Perlu diketahui bersama dalam Pasal 15 Permendagri No : 4 tahun 2007, dalam hal tanah TKD tidak boleh dilakukan pelepasan hak kepemilikan kepada pihak lain, kecuali untuk kepentingan umum. Dan pelepasan pun bisa dilakukan setelah mendapat ganti rugi sesuai harga yang menguntungkan desa dengan memperhatikan harga pasar dan Nilai Jual Objek Pajak (NJOP).
Dan Pelepasan hak kepemilikan tanah desa ditetapkan dengan Keputusan Kepala Desa. Keputusan Kepala Desa sebagaimana diterbitkan setelah mendapat persetujuan BPD dan mendapat ijin tertulis dari Bupati/Walikota dan Gubernur. Hal ini juga ditegaskan dalam dalam Pasal 32 sampai 45 dalam Peraturan Mendagri No 1 Tahun 2016.

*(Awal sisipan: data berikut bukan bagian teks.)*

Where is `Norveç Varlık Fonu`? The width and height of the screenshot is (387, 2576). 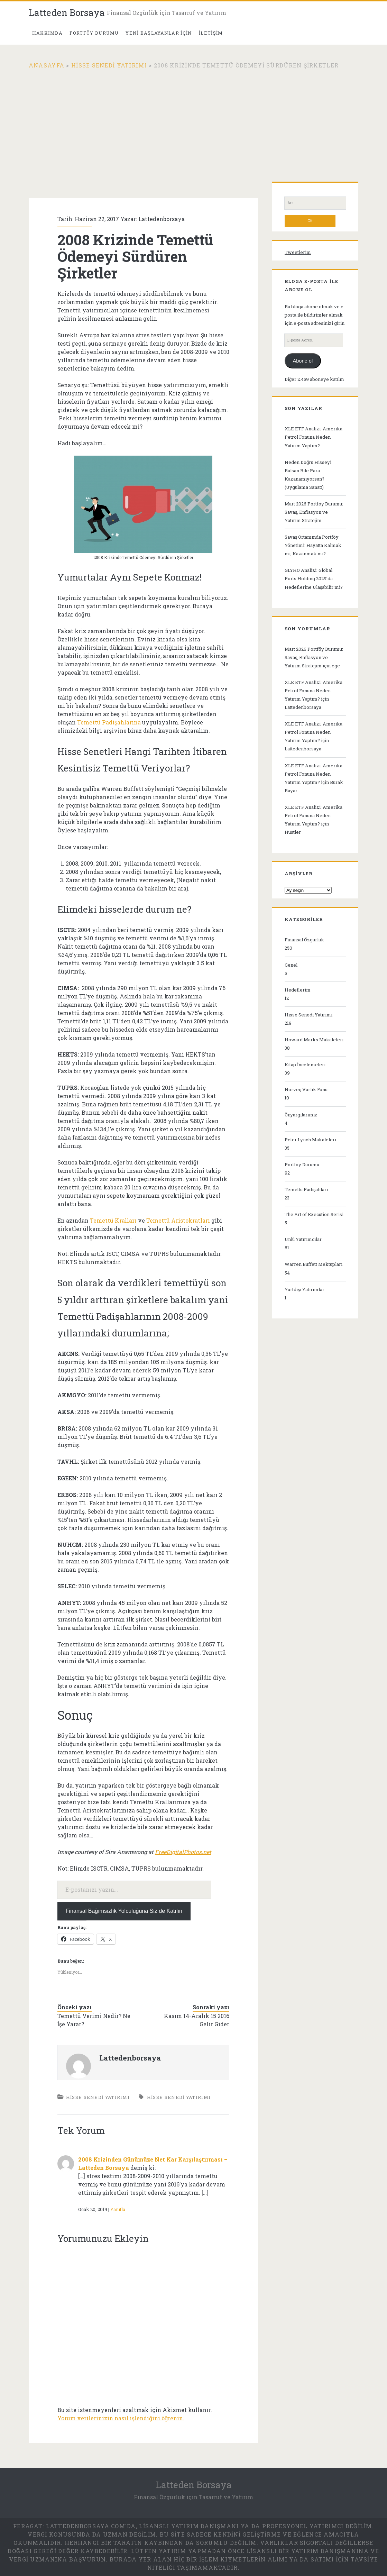 Norveç Varlık Fonu is located at coordinates (306, 1089).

“Lalu pelepasan TKD (lapangan bola kaki) desa Tejo, yang digunakan untuk kepentingan pribadi, yaitu jadi tanah kaplingan. Itu mengacu keaturan yang mana. Jadi kadesnya Ngawur, kami berharap Kades dan orang-orang yang terlibat itu harus ditangkap. Kalau dibiarkan bisa-bisa mereka jual kantor desa.” Tegas Safri. (rin/yan)
Bagaimana desa Tejo bisa maju kalau lurahnya saja NGAWUR!!